星纵网关和节点连接LinkWAN
目录
概述
本文主要介绍如何将星纵物联LoRaWAN®网关和终端节点连接到LinkWAN平台。目前平台只支持CN470频段,如下以星纵物联UG65网关和EM300传感器(LinkWAN版本)为例。
准备
- 星纵物联LoRaWAN®网关
- LoRaWAN®终端节点(LinkWAN版)
步骤
1. 网关配置
1.1 获取密钥文件
- 用户提供网关序列号给设备厂商,厂商使用网关密钥管理工具生成配置文件;
- 用户获取配置压缩文件:(该文件包含了GwEUI和PIN Code两个参数,该参数在平台添加网关时需要使用)。
1.2 网关启用LinkWAN
进入网关配置页面“Packet Forwarder>常规”,根据下图,配置LinkWAN连接,需要在“导入配置文件”位置导入上一步生成的配置文件。
2. LinkWAN平台配置
登录LinkWAN物联网络管理平台:https://signin.aliyun.com。(可自助申请登录账号)

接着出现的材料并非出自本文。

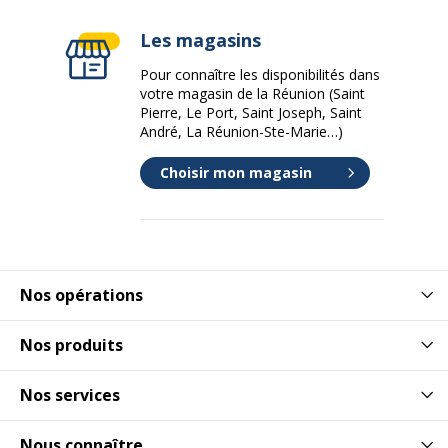
Les magasins
Pour connaître les disponibilités dans
votre magasin de la Réunion (Saint
Pierre, Le Port, Saint Joseph, Saint
André, La Réunion-Ste-Marie…)
Choisir mon magasin
Nos opérations
Nos produits
Nos services
Nous connaître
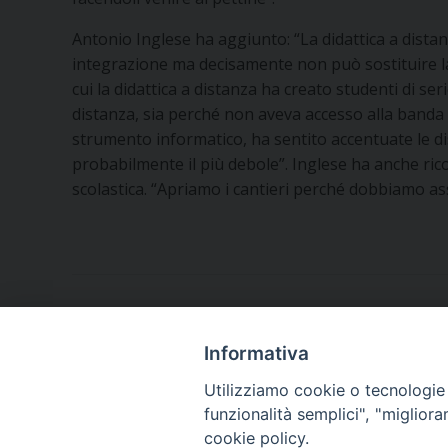
Antonio Inglese ha aggiunto: “La didattica a distan
integrazione ma decisamente non può sostituire la
cui la didattica a distanza ha creato studenti di ser
distanza, sia perché non aveva accesso alla banda
strumento informatico, ha sentito accentuate le di
probabilmente il più debole”. Inglese ha anche ric
scolastica. “Apriamo i cantieri perché dobbiamo ass
Informativa
Utilizziamo cookie o tecnologie s
funzionalità semplici", "miglior
cookie policy.
Piazza Orsini, 27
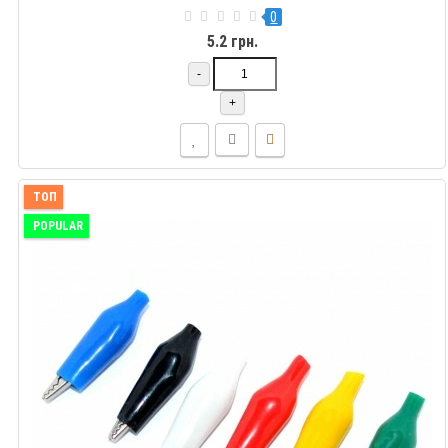
0
5.2 грн.
-
+
ТОП
POPULAR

- 登录控制台,选择“物联网络管理平台>网络管理>网关管理>添加网关”。
- 输入配置文件中的GwEUI和PIN Code参数及对应信息,如下图所示。
- “物联网络管理平台>网络管理>网关管理”,查看网关状态为在线。
- 点击查看,可以看到该网关的上下行数据,以及无效数据。(当无法收到节点数据时,可以查看无效数据。一般节点的JoinEUI或者DevEUI不合法等错误会打印在无效数据中。)
LinkWAN相关程序说明如下:
3. 传感器连接LinkWAN
3.1 创建凭证和密钥
登录物联网络管理平台,先创建凭证和申请密钥。凭证用于后续创建产品使用,密钥用于设备烧录和添加设备时使用。
- 进入“网络管理>入网开通>添加专用凭证”授权给自己。
- 进入“密钥管理>申请密钥>申请购买密钥”。注意:一个密钥配置文件1元。
3.2 新建产品
切换到物联网平台,先创建一个产品,如果没有凭证需要先创建凭证,并授权(选择授权给自己)。
3.3 添加设备
- 进入“设备管理>设备>添加设备”,输入节点的DevEUI和PIN Code,这两个参数在平台成功购买密钥后,可以从下载的密钥文件EXCEL表格中获取。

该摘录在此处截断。